| | > any classical document is of course of immense value and interest.
It was not just the rediscovery of Aristotle that launched a Renaissance, it was the Greek scientists, the Greek historians, the Greek poets, the Greek dramatists. The combined weight of radically different (and eloquent) thought and art.
> Ovid...made what scholars think is a reference to a third Homeric epic.
The only problem with there having been an addition to The Odyssey and The Iliad is that Homer was the most important figure in launching Greek culture. He was the foundation of their schooling so it's not credible he was known in the Golden Age and quietly lost later. We would know. And if he were lost before the 6th Century B.C., the Greeks of the 6th and 5th centuries B.C. would have written about it, lamented it.

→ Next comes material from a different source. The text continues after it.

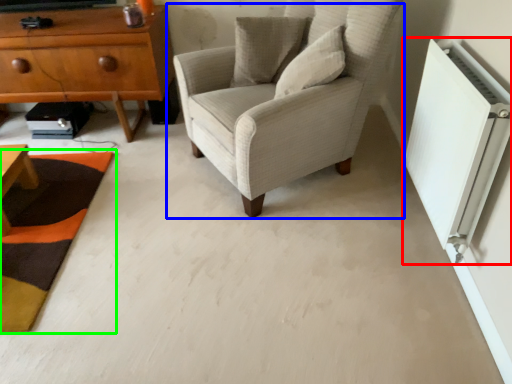 Question: Which is farther away from air conditioning (highlighted by a red box)? chair (highlighted by a blue box) or mat (highlighted by a green box)?

Choices:
 (A) chair
 (B) mat

Answer: (B)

>a private email that informed me that "this article is extremely over-hopeful and very hyperbolic."
Based on what argument? If experts, classicists, say this is a monumental find, no one has a basis to doubt them unless he has detailed knowledge in this field. It can't be a sort of free-wheeling cynicism or tendency not to trust the press on politics. Moreover, focus on the sheer quantity: five million words! And it's not laundry lists, but includes Sophocles, Euripides, etc. Even Objectivists are supposed to trust experts in fields or on issues not thoroughly contaminated by postmodernism.